Problem description >>
Transcribe the lines below verbatim, skipping the images.

(Saved entries)
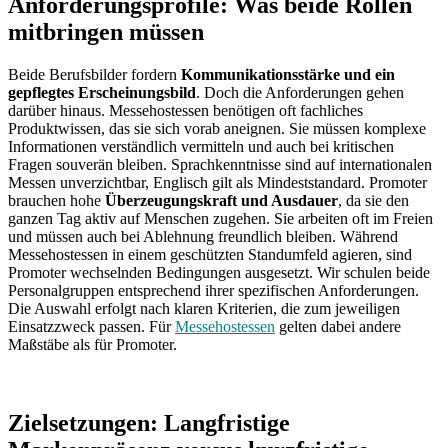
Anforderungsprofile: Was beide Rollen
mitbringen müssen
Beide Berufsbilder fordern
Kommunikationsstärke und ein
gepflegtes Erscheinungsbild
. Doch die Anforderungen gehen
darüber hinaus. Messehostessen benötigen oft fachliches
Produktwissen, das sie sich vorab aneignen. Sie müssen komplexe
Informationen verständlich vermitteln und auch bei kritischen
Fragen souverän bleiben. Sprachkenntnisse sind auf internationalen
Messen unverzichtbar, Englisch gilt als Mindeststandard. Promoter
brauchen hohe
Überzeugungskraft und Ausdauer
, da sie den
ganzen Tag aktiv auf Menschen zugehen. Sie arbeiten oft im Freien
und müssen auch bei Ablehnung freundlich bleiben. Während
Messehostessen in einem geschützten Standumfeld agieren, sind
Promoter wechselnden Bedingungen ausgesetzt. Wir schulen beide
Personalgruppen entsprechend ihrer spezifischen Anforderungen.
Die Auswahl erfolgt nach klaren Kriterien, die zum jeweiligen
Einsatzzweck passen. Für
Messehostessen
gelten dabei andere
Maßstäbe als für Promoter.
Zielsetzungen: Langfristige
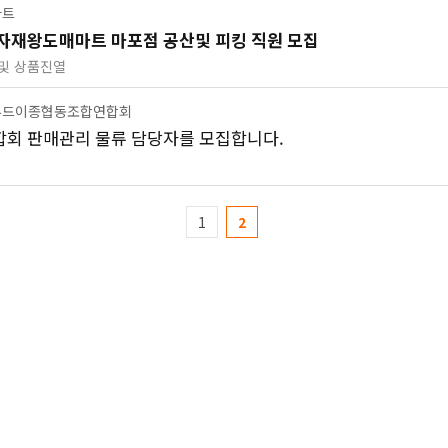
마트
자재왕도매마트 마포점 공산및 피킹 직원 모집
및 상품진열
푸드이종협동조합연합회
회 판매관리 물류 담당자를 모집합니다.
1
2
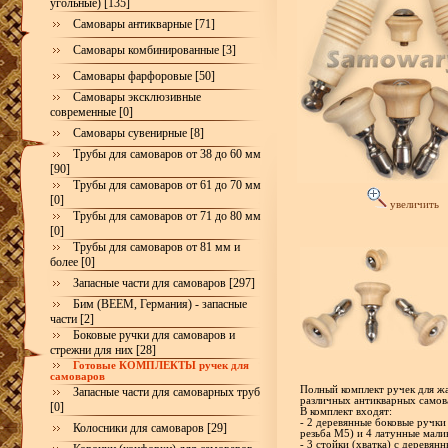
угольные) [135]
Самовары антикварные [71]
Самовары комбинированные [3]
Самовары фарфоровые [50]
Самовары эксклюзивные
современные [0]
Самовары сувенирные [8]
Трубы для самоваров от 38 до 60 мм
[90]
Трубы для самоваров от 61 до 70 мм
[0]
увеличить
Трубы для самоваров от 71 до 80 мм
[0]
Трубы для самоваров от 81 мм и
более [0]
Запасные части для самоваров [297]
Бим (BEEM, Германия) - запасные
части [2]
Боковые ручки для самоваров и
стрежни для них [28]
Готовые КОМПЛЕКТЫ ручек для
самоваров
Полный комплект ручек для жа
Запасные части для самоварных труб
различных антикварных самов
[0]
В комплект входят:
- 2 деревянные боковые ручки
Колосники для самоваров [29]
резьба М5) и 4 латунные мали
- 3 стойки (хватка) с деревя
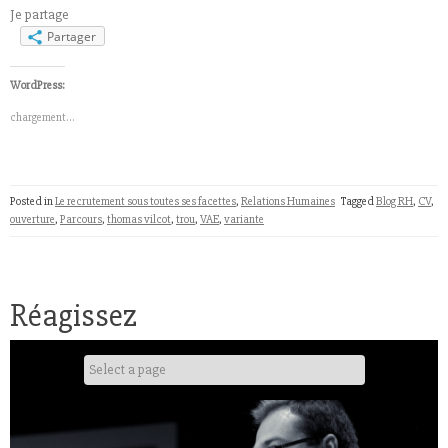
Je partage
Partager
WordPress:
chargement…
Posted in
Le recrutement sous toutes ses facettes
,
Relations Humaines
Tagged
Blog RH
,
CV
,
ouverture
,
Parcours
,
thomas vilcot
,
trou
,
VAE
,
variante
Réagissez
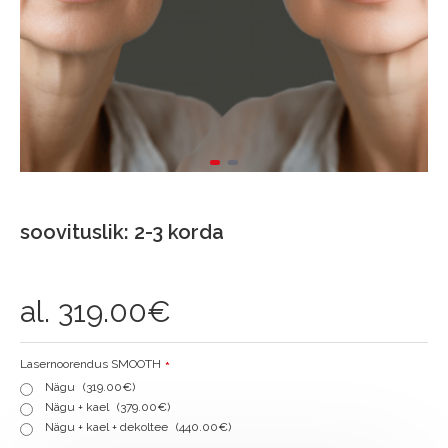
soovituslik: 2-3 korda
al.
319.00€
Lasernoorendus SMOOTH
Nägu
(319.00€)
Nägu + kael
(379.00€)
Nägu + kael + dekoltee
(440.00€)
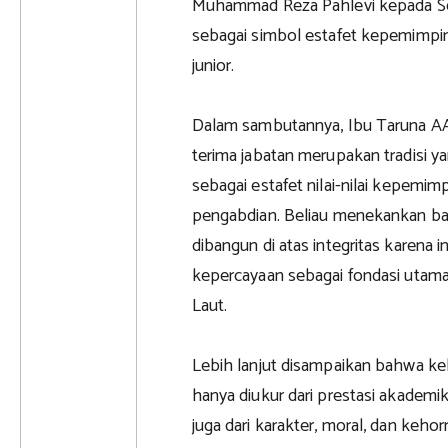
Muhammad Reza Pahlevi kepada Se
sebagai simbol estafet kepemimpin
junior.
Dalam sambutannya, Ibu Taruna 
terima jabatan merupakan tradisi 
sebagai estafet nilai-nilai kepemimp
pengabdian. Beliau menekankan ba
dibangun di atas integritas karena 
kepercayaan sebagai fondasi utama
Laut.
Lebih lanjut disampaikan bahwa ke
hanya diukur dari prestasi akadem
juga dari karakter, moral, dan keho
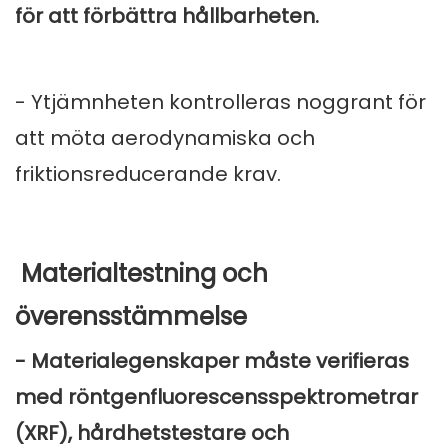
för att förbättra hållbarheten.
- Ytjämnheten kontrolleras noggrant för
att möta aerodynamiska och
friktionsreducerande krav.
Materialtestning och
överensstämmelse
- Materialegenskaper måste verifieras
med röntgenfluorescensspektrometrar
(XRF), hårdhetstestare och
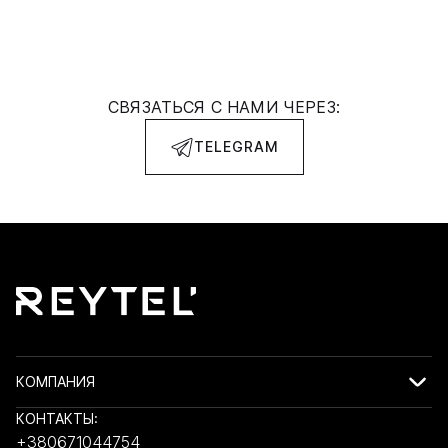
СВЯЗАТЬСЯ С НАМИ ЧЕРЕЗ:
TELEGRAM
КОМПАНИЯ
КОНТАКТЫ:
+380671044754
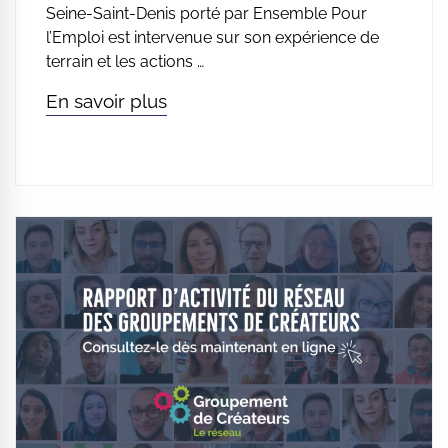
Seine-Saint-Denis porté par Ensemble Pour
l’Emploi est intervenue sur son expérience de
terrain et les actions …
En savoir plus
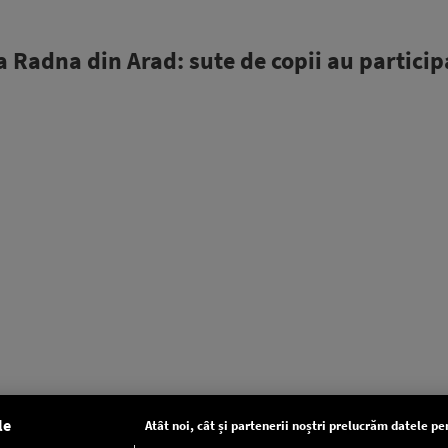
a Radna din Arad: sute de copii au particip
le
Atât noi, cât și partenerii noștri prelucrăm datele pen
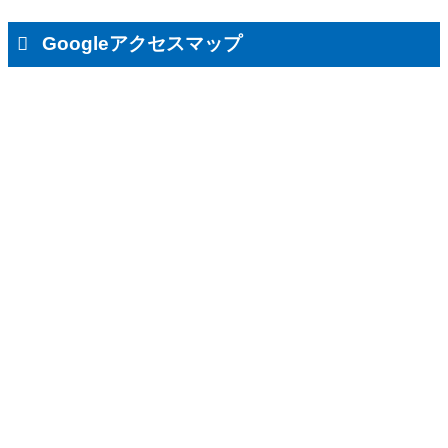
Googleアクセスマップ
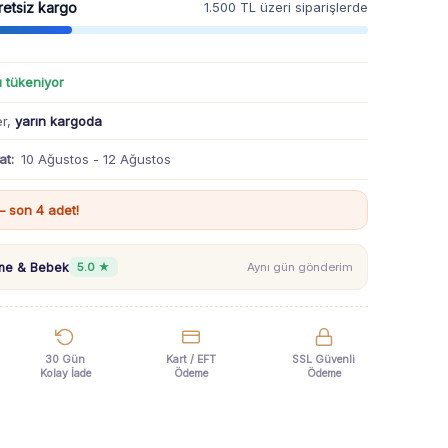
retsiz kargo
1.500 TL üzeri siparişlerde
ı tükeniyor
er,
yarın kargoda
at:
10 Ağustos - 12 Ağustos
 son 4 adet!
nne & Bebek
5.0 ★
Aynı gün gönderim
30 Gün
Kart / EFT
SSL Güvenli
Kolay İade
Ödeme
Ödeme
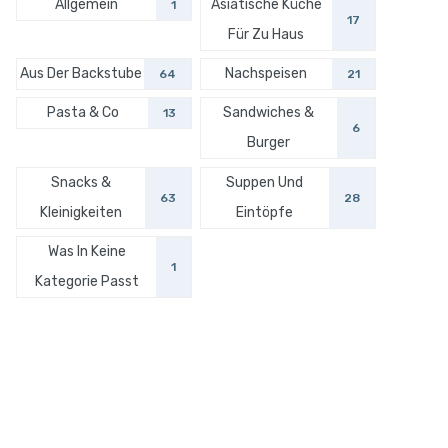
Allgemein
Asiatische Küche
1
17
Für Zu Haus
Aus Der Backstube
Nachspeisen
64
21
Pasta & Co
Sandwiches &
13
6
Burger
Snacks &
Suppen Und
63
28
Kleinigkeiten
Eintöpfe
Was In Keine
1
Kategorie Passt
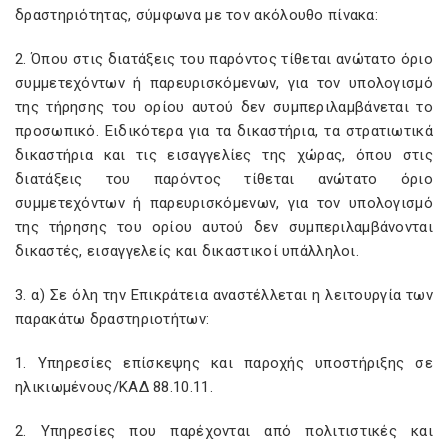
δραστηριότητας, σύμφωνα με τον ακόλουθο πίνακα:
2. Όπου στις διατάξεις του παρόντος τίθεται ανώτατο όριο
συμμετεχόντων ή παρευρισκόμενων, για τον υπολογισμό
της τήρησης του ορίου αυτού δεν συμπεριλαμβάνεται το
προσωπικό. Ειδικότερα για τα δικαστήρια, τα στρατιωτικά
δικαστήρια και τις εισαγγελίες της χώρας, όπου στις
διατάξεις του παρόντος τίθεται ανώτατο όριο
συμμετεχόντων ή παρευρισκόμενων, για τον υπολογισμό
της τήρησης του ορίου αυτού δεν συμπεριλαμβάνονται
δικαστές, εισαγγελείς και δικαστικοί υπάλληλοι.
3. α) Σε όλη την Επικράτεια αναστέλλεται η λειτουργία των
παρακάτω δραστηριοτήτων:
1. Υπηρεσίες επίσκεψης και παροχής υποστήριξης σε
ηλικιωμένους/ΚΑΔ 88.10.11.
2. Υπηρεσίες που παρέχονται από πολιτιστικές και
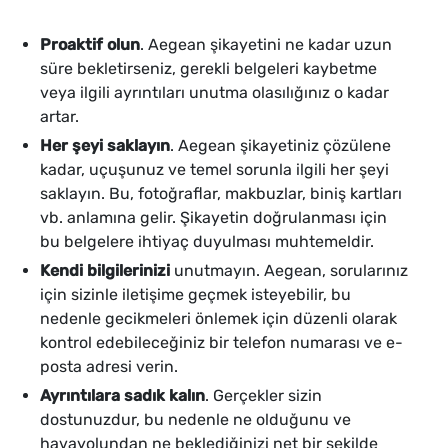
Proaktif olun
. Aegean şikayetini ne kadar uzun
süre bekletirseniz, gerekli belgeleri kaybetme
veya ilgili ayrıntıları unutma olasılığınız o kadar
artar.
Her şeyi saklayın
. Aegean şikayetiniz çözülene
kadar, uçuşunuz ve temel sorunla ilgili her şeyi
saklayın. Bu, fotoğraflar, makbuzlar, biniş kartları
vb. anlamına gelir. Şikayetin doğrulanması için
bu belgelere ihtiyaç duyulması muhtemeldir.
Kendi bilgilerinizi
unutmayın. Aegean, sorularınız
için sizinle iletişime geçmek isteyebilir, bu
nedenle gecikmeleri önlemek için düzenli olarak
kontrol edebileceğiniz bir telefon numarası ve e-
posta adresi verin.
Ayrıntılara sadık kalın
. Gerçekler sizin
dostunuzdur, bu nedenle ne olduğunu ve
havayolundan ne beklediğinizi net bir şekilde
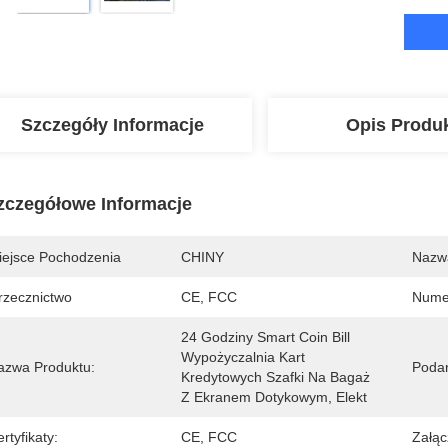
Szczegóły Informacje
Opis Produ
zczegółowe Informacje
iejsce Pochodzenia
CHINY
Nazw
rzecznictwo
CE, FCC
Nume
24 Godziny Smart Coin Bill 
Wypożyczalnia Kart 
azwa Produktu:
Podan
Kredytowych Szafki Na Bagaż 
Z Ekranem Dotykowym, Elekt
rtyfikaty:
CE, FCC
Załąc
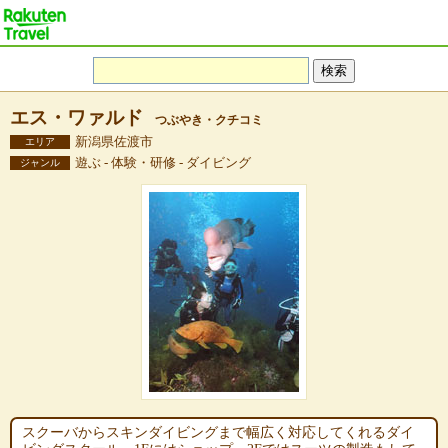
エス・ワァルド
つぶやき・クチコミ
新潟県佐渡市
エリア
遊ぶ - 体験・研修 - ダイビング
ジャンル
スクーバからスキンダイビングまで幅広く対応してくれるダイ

Task answer >>
Anforderungsprofile: Was beide Rollen
mitbringen müssen
Beide Berufsbilder fordern
Kommunikationsstärke und ein
gepflegtes Erscheinungsbild
. Doch die Anforderungen gehen
darüber hinaus. Messehostessen benötigen oft fachliches
Produktwissen, das sie sich vorab aneignen. Sie müssen komplexe
Informationen verständlich vermitteln und auch bei kritischen
Fragen souverän bleiben. Sprachkenntnisse sind auf internationalen
Messen unverzichtbar, Englisch gilt als Mindeststandard. Promoter
brauchen hohe
Überzeugungskraft und Ausdauer
, da sie den
ganzen Tag aktiv auf Menschen zugehen. Sie arbeiten oft im Freien
und müssen auch bei Ablehnung freundlich bleiben. Während
Messehostessen in einem geschützten Standumfeld agieren, sind
Promoter wechselnden Bedingungen ausgesetzt. Wir schulen beide
Personalgruppen entsprechend ihrer spezifischen Anforderungen.
Die Auswahl erfolgt nach klaren Kriterien, die zum jeweiligen
Einsatzzweck passen. Für
Messehostessen
gelten dabei andere
Maßstäbe als für Promoter.
Zielsetzungen: Langfristige
마트
자재왕도매마트 마포점 공산및 피킹 직원 모집
및 상품진열
푸드이종협동조합연합회
회 판매관리 물류 담당자를 모집합니다.
1
2
угольные) [135]
Самовары антикварные [71]
Самовары комбинированные [3]
Самовары фарфоровые [50]
Самовары эксклюзивные
современные [0]
Самовары сувенирные [8]
Трубы для самоваров от 38 до 60 мм
[90]
Трубы для самоваров от 61 до 70 мм
[0]
увеличить
Трубы для самоваров от 71 до 80 мм
[0]
Трубы для самоваров от 81 мм и
более [0]
Запасные части для самоваров [297]
Бим (BEEM, Германия) - запасные
части [2]
Боковые ручки для самоваров и
стрежни для них [28]
Готовые КОМПЛЕКТЫ ручек для
самоваров
Полный комплект ручек для жа
Запасные части для самоварных труб
различных антикварных самов
[0]
В комплект входят:
- 2 деревянные боковые ручки
Колосники для самоваров [29]
резьба М5) и 4 латунные мали
- 3 стойки (хватка) с деревя
Je partage
Partager
WordPress:
chargement…
Posted in
Le recrutement sous toutes ses facettes
,
Relations Humaines
Tagged
Blog RH
,
CV
,
ouverture
,
Parcours
,
thomas vilcot
,
trou
,
VAE
,
variante
Réagissez
soovituslik: 2-3 korda
al.
319.00€
Lasernoorendus SMOOTH
Nägu
(319.00€)
Nägu + kael
(379.00€)
Nägu + kael + dekoltee
(440.00€)
Muhammad Reza Pahlevi kepada Se
sebagai simbol estafet kepemimpin
junior.
Dalam sambutannya, Ibu Taruna 
terima jabatan merupakan tradisi 
sebagai estafet nilai-nilai kepemimp
pengabdian. Beliau menekankan ba
dibangun di atas integritas karena 
kepercayaan sebagai fondasi utama
Laut.
Lebih lanjut disampaikan bahwa ke
hanya diukur dari prestasi akadem
juga dari karakter, moral, dan keho
för att förbättra hållbarheten.
- Ytjämnheten kontrolleras noggrant för
att möta aerodynamiska och
friktionsreducerande krav.
Materialtestning och
överensstämmelse
- Materialegenskaper måste verifieras
med röntgenfluorescensspektrometrar
(XRF), hårdhetstestare och
СВЯЗАТЬСЯ С НАМИ ЧЕРЕЗ:
TELEGRAM
КОМПАНИЯ
КОНТАКТЫ:
+380671044754
Seine-Saint-Denis porté par Ensemble Pour
l’Emploi est intervenue sur son expérience de
terrain et les actions …
En savoir plus
a Radna din Arad: sute de copii au particip
le
Atât noi, cât și partenerii noștri prelucrăm datele pen
Googleアクセスマップ
retsiz kargo
1.500 TL üzeri siparişlerde
ı tükeniyor
er,
yarın kargoda
at:
10 Ağustos - 12 Ağustos
 son 4 adet!
nne & Bebek
5.0 ★
Aynı gün gönderim
30 Gün
Kart / EFT
SSL Güvenli
Kolay İade
Ödeme
Ödeme
Allgemein
Asiatische Küche
1
17
Für Zu Haus
Aus Der Backstube
Nachspeisen
64
21
Pasta & Co
Sandwiches &
13
6
Burger
Snacks &
Suppen Und
63
28
Kleinigkeiten
Eintöpfe
Was In Keine
1
Kategorie Passt
δραστηριότητας, σύμφωνα με τον ακόλουθο πίνακα:
2. Όπου στις διατάξεις του παρόντος τίθεται ανώτατο όριο
συμμετεχόντων ή παρευρισκόμενων, για τον υπολογισμό
της τήρησης του ορίου αυτού δεν συμπεριλαμβάνεται το
προσωπικό. Ειδικότερα για τα δικαστήρια, τα στρατιωτικά
δικαστήρια και τις εισαγγελίες της χώρας, όπου στις
διατάξεις του παρόντος τίθεται ανώτατο όριο
συμμετεχόντων ή παρευρισκόμενων, για τον υπολογισμό
της τήρησης του ορίου αυτού δεν συμπεριλαμβάνονται
δικαστές, εισαγγελείς και δικαστικοί υπάλληλοι.
3. α) Σε όλη την Επικράτεια αναστέλλεται η λειτουργία των
παρακάτω δραστηριοτήτων:
1. Υπηρεσίες επίσκεψης και παροχής υποστήριξης σε
ηλικιωμένους/ΚΑΔ 88.10.11.
2. Υπηρεσίες που παρέχονται από πολιτιστικές και
Proaktif olun
. Aegean şikayetini ne kadar uzun
süre bekletirseniz, gerekli belgeleri kaybetme
veya ilgili ayrıntıları unutma olasılığınız o kadar
artar.
Her şeyi saklayın
. Aegean şikayetiniz çözülene
kadar, uçuşunuz ve temel sorunla ilgili her şeyi
saklayın. Bu, fotoğraflar, makbuzlar, biniş kartları
vb. anlamına gelir. Şikayetin doğrulanması için
bu belgelere ihtiyaç duyulması muhtemeldir.
Kendi bilgilerinizi
unutmayın. Aegean, sorularınız
için sizinle iletişime geçmek isteyebilir, bu
nedenle gecikmeleri önlemek için düzenli olarak
kontrol edebileceğiniz bir telefon numarası ve e-
posta adresi verin.
Ayrıntılara sadık kalın
. Gerçekler sizin
dostunuzdur, bu nedenle ne olduğunu ve
havayolundan ne beklediğinizi net bir şekilde
Szczegóły Informacje
Opis Produ
zczegółowe Informacje
iejsce Pochodzenia
CHINY
Nazw
rzecznictwo
CE, FCC
Nume
24 Godziny Smart Coin Bill 
Wypożyczalnia Kart 
azwa Produktu:
Podan
Kredytowych Szafki Na Bagaż 
Z Ekranem Dotykowym, Elekt
rtyfikaty:
CE, FCC
Załąc
エス・ワァルド
つぶやき・クチコミ
新潟県佐渡市
エリア
遊ぶ - 体験・研修 - ダイビング
ジャンル
スクーバからスキンダイビングまで幅広く対応してくれるダイ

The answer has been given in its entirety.